鶏肉と似た肉と、黄色いソースがはさまっている。一口食べてみると、肉の旨味と酸味のあるフルーティーな香りが広がる。
「ウマイ」
「ははは。そうか。それはよかった。午後からは一人でやるんだ。ちゃんと食べて準備だな」
「ほんとうに コンナノやらなくちゃ イケナイノカ?」
「当たり前だ。国の経済にも影響する重要な任務だぞ」
「ぬ〜」
更に朔は思い出したかの様に切り出した。
「あと、転生の件だが、少なくとも俺が帰ってくるまでは黙っていてくれないか」
「この先の数日間は、あの母親の前で何もなかったフリをしてオケト?」
「そうだ。単純に取り乱されても困る。記憶がないとなれば尚更だ」
俺は少し考えて返事をした。
「解った」
その後、朔から言われた通りに午後は一人で第一村人をやる。朔のやつは、木の裏に隠れてこっちを見ている。
「将臣、がんばれよ。俺がついてるからな!」
ーーー***ーーーー***ーーー
結果的にいうと、午後に来た冒険者は一組だけだった。なんということもなく、Lv2とか3のパーティーと挨拶を交わした。
他は誰もこなくて暇だった。だが不思議と足は疲れない。これは第一村人の常駐スキル[立ちっぱなし]らしい。

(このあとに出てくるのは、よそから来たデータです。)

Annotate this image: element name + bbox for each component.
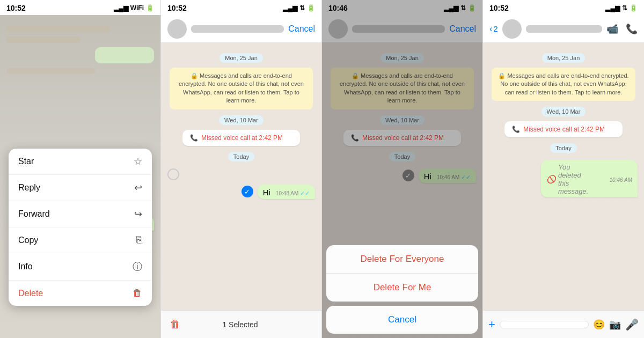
info-icon: ⓘ <box>133 260 142 273</box>
status-icons-4: ▂▄▆ ⇅ 🔋 <box>605 4 638 12</box>
date-label-today-2: Today <box>161 151 321 161</box>
date-label-mar-2: Wed, 10 Mar <box>161 115 321 124</box>
delete-for-everyone-btn[interactable]: Delete For Everyone <box>326 245 478 274</box>
encryption-2: 🔒 Messages and calls are end-to-end encr… <box>170 68 313 109</box>
add-btn-4[interactable]: + <box>488 318 495 332</box>
signal-icon-2: ▂▄▆ <box>283 4 297 12</box>
delete-icon: 🗑 <box>133 288 142 299</box>
cancel-action-btn[interactable]: Cancel <box>326 306 478 334</box>
star-label: Star <box>18 157 34 166</box>
status-icons-2: ▂▄▆ ⇅ 🔋 <box>283 4 315 12</box>
back-count: 2 <box>493 24 497 33</box>
chat-header-4: ‹ 2 📹 📞 <box>483 15 644 43</box>
back-btn-4[interactable]: ‹ 2 <box>489 24 498 34</box>
missed-call-4: 📞 Missed voice call at 2:42 PM <box>504 121 623 137</box>
contact-4 <box>526 25 602 33</box>
header-icons-4: 📹 📞 <box>606 23 638 35</box>
message-row-selected-2: ✓ Hi 10:48 AM ✓✓ <box>161 182 321 201</box>
battery-icon-4: 🔋 <box>630 4 638 12</box>
chat-content-4: Mon, 25 Jan 🔒 Messages and calls are end… <box>483 43 644 338</box>
forward-icon: ↪ <box>134 208 142 220</box>
date-label-mar-4: Wed, 10 Mar <box>483 106 644 116</box>
missed-call-text-4: Missed voice call at 2:42 PM <box>523 126 605 133</box>
camera-icon[interactable]: 📷 <box>609 319 621 330</box>
contact-2 <box>191 25 284 33</box>
missed-call-text-2: Missed voice call at 2:42 PM <box>201 134 283 142</box>
input-bar-4: + 😊 📷 🎤 <box>483 310 644 338</box>
status-icons-1: ▂▄▆ WiFi 🔋 <box>114 4 154 12</box>
battery-icon-2: 🔋 <box>307 4 315 12</box>
delete-for-me-btn[interactable]: Delete For Me <box>326 274 478 302</box>
panel1-bg-content: Hi 10:46 AM ✓✓ Star ☆ Reply ↩ Forward <box>0 15 160 338</box>
selected-count-2: 1 Selected <box>222 320 258 329</box>
trash-icon-2[interactable]: 🗑 <box>170 318 180 330</box>
wifi-icon-2: ⇅ <box>299 4 305 12</box>
action-sheet-group: Delete For Everyone Delete For Me <box>326 245 478 302</box>
deleted-time: 10:46 AM <box>610 177 632 183</box>
copy-label: Copy <box>18 236 38 245</box>
message-input-4[interactable] <box>500 321 589 328</box>
reply-label: Reply <box>18 183 40 193</box>
context-forward[interactable]: Forward ↪ <box>9 201 152 227</box>
bottom-bar-2: 🗑 1 Selected <box>161 310 321 338</box>
missed-call-2: 📞 Missed voice call at 2:42 PM <box>182 130 300 146</box>
status-bar-1: 10:52 ▂▄▆ WiFi 🔋 <box>0 0 160 15</box>
status-bar-4: 10:52 ▂▄▆ ⇅ 🔋 <box>483 0 644 15</box>
time-1: 10:52 <box>6 4 26 12</box>
date-label-jan-2: Mon, 25 Jan <box>161 53 321 62</box>
phone-icon-4: 📞 <box>512 126 520 133</box>
chevron-left-icon: ‹ <box>489 24 492 34</box>
phone-icon-2: 📞 <box>190 134 198 142</box>
context-info[interactable]: Info ⓘ <box>9 253 152 281</box>
panel-1: 10:52 ▂▄▆ WiFi 🔋 Hi 10:46 AM ✓✓ <box>0 0 161 338</box>
signal-icon-4: ▂▄▆ <box>605 4 620 12</box>
panel-3: 10:46 ▂▄▆ ⇅ 🔋 Cancel Mon, 25 Jan 🔒 Messa… <box>322 0 483 338</box>
voice-call-icon[interactable]: 📞 <box>626 23 638 35</box>
action-sheet-cancel: Cancel <box>326 306 478 334</box>
avatar-2 <box>167 19 187 39</box>
battery-icon: 🔋 <box>146 4 154 12</box>
hi-time-2: 10:48 AM ✓✓ <box>276 190 310 196</box>
date-label-today-4: Today <box>483 143 644 152</box>
deleted-bubble: 🚫 You deleted this message. 10:46 AM <box>541 160 638 197</box>
forward-label: Forward <box>18 209 50 219</box>
panel-4: 10:52 ▂▄▆ ⇅ 🔋 ‹ 2 📹 📞 Mon, 25 Jan 🔒 Mess… <box>483 0 644 338</box>
video-call-icon[interactable]: 📹 <box>606 23 618 35</box>
hi-bubble-2: Hi 10:48 AM ✓✓ <box>258 185 315 199</box>
chat-content-2: Mon, 25 Jan 🔒 Messages and calls are end… <box>161 43 321 338</box>
date-label-jan-4: Mon, 25 Jan <box>483 53 644 62</box>
star-icon: ☆ <box>134 156 142 167</box>
sticker-icon[interactable]: 😊 <box>593 319 605 330</box>
panel-2: 10:52 ▂▄▆ ⇅ 🔋 Cancel Mon, 25 Jan 🔒 Messa… <box>161 0 322 338</box>
time-4: 10:52 <box>489 4 509 12</box>
hi-text-2: Hi <box>263 188 270 197</box>
status-bar-2: 10:52 ▂▄▆ ⇅ 🔋 <box>161 0 321 15</box>
context-delete[interactable]: Delete 🗑 <box>9 281 152 306</box>
deleted-message-row: 🚫 You deleted this message. 10:46 AM <box>483 158 644 200</box>
blocked-icon: 🚫 <box>546 175 555 183</box>
avatar-4 <box>502 19 522 39</box>
context-reply[interactable]: Reply ↩ <box>9 175 152 201</box>
checkbox-unselected[interactable] <box>167 168 179 180</box>
signal-icon: ▂▄▆ <box>114 4 128 12</box>
time-2: 10:52 <box>167 4 187 12</box>
context-menu-wrapper: Star ☆ Reply ↩ Forward ↪ Copy ⎘ <box>0 15 160 338</box>
deleted-text: You deleted this message. <box>558 163 593 195</box>
action-sheet: Delete For Everyone Delete For Me Cancel <box>322 241 482 338</box>
checkbox-selected[interactable]: ✓ <box>241 186 253 197</box>
encryption-4: 🔒 Messages and calls are end-to-end encr… <box>492 68 635 101</box>
copy-icon: ⎘ <box>136 234 142 246</box>
context-copy[interactable]: Copy ⎘ <box>9 227 152 253</box>
wifi-icon-4: ⇅ <box>622 4 627 12</box>
chat-header-2: Cancel <box>161 15 321 43</box>
info-label: Info <box>18 262 33 271</box>
mic-icon[interactable]: 🎤 <box>625 318 639 331</box>
reply-icon: ↩ <box>134 182 142 194</box>
delete-label: Delete <box>18 289 43 298</box>
wifi-icon: WiFi <box>130 4 144 12</box>
context-star[interactable]: Star ☆ <box>9 149 152 175</box>
message-row-unselected-2 <box>161 166 321 182</box>
cancel-btn-2[interactable]: Cancel <box>288 24 315 34</box>
context-menu: Star ☆ Reply ↩ Forward ↪ Copy ⎘ <box>9 149 152 306</box>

こうして午後は過ぎ、陽が少し傾いてきた頃だ。馬ぽい動物に乗った女性が近づいてくるのが解った。前に小さな女の子を乗せている
女性は手を振りながらさけんだ。
「マーくーん。ただいまー」
シヴか。続いて女の子がさけんだ。
「おにーちゃーん」
あれがファイか。俺をお兄ちゃんと呼ぶからには妹か。変な名前だから、犬猫の類かと思ってたぜ。
俺の前までくると二人は馬から降りた。
ファイはブロンドの髪を左右に分けて三つ編みにして、子供用のマントを着ていた。ニコニコして楽しそうだ。
シヴはファイに言った。
「ファイちゃん、お兄ちゃんにただいまを言うのよー」
ファイは俺の方を向いて大きくにこりと笑った。
「おにいちゃんただいまー」
ファイは駆け寄ってきた。
盛大にハグか?かわいいじゃないか。俺は駆け寄る妹を受け止めるべく手を広げた。
だが、目の前でファイの顔が沈み、ドブっという鈍い音が聞こえた。その刹那、視界が歪んで体の中心に鈍い痛みが走った。
「ぐふぉあっ」
ファイの正拳突きが、俺のみぞおちにクリーンヒットしている。
ちくしょう、しっかり腰が入ってやがる。俺は意識を失った。